Source material:
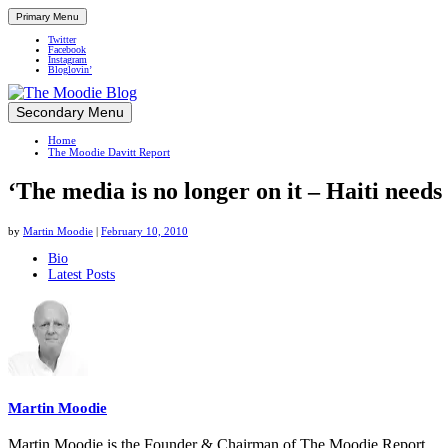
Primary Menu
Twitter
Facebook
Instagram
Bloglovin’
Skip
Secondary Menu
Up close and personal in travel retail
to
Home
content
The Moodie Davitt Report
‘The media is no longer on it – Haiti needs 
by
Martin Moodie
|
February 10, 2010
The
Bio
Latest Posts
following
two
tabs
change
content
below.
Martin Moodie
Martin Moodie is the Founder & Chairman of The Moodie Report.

==

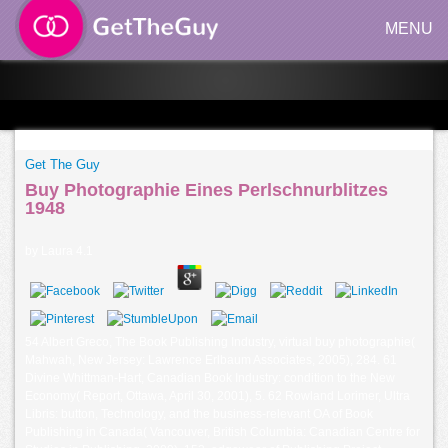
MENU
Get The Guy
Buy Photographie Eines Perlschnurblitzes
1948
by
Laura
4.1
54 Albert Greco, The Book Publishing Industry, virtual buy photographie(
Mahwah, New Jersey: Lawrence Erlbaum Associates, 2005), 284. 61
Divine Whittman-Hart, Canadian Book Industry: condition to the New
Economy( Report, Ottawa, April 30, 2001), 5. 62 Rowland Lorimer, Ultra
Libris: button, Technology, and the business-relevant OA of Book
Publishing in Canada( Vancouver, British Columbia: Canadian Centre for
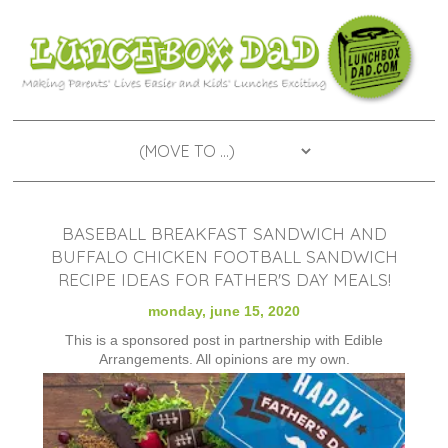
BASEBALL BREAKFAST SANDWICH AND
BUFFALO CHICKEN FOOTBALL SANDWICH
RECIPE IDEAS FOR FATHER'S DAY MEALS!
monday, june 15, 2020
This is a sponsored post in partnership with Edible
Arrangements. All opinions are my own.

Aim of the exercise:
Pull from the data each line where the string "SANDWICH" turns up.

Solution below:
BASEBALL BREAKFAST SANDWICH AND
BUFFALO CHICKEN FOOTBALL SANDWICH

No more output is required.